Lateral Lane Changes
When a pitch is thrown the same velocity to different lanes, the reach of the hitter will change which in turn changes the reaction time of the pitch. In essence, changing lanes also changes the velocity of the pitch. The speed does not actually change, but the time the hitter has to get the sweet spot of the bat to the exact location of the 100% on time contact point does change. The question is do you know how that change in reaction time will affect the outcome? Every pitch is headed toward or away from 100% on time contact all the time, do you know where your pitches are headed? These and many more questions are answered in Downright Filthy Pitching - Book 1.
Every pitch location has only point that can result in perfect 100% on time contact with 100% swing efficiency. Hitters can make adjustments such as drawing their arms in to try to get the fat part of the bat to hit a pitch in a location that is not ideal, but their swing efficiency will be lost to a certain degree.
Each location changes the Effective Velocity of every speed pitch. The pitch is "Effectively" faster or slower than the radar reading depending on the location. The baseballs below have numbers that represent the speed changes in Time Units. The +1 is not equal to 1 MPH but is equal to +1 Time Unit (Time Unit = time it takes the ball to travel 18" at a given speed) which means at 90 MPH the Time Unit will equal just below 3 MPH faster than the radar reading.

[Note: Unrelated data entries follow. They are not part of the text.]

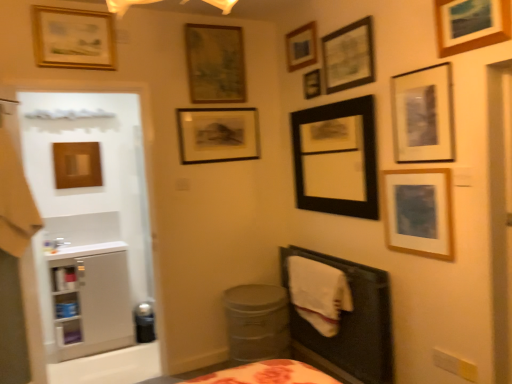 Question: Looking at their shapes, would you say wooden picture frame at upper center, marked as the seventh picture frame in a right-to-left arrangement, is wider or thinner than white soft blanket at lower right?

Choices:
 (A) thin
 (B) wide

Answer: (A)

Question: In the image, is wooden picture frame at upper center, which appears as the fifth picture frame when viewed from the left, positioned in front of or behind white soft blanket at lower right?

Choices:
 (A) behind
 (B) front

Answer: (A)

Question: Considering the real-world distances, which object is closest to the matte black picture frame at upper center, which ranks as the eighth picture frame in left-to-right order?

Choices:
 (A) black matte picture frame at upper center, which is the 7th picture frame from left to right
 (B) wooden picture frame at upper center, acting as the 6th picture frame starting from the right
 (C) metallic gray potty at lower center, the 2th potty when ordered from left to right
 (D) wooden framed print at right, positioned as the second picture frame in right-to-left order
 (E) white matte medicine cabinet at left

Answer: (B)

Foreword For Downright Filthy Pitching by Tom House:
I was both flattered and proud when Perry Husband asked me to write the foreword for Filthy: The Science of Effective Velocity. This book is actually the first written material explaining a new way to look at how a hitter tries to match his bat speed to a pitcher's pitch speed and location. He has been working on identifying and quantifying these phenomena for two years. Just being involved in the development of a new pitching concept, with the strategies and tactics to back it up, would have been enough but this foreword gives me a forum to chronicle how a hitting guy came up with something that actually helps pitchers! So here goes. "He knows how to pitch". These 5 words are the ultimate compliment to any pitcher who has mastered his craft. As an ex-major league pitcher and pitching coach who currently instructs with information researched at our *NPA Motion Analysis Lab, I am always looking for ways to improve a pitcher's performance. We've known for years that pitchers must have enough real velocity (actual MPH's) and/or perceived velocity (where release point distance can affect the perception of real velocity…1 foot of distance = 3 mph) to compete at higher levels. We know that elite pitchers locate, change speeds, and have late ball movement. We also know that elite pitchers must throw 3 pitches (fastball, breaking ball, change-up) to at least 2 locations (inside, outside) to compete successfully at higher levels. Obviously, commanding another pitch or two (cutter, split finger) to another location or two (up and in, down and away) is a bonus. What we didn't understand about elite pitchers (until Perry's R&D) is how to quantify their intuitive feel for putting all these pitching pieces together. That's what Filthy is all about….matching up real velocity, perceived velocity, and effective velocity with different pitches to different locations using a measurable protocol that will minimize a hitter's chance to make solid contact. "It's a must read for every pitcher or pitching coach who wants to perform at the higher levels of competition. It's also a must read for every hitter or hitting coach who wants to perform at the higher level. The answer is obvious. There's something in this book for everybody in baseball."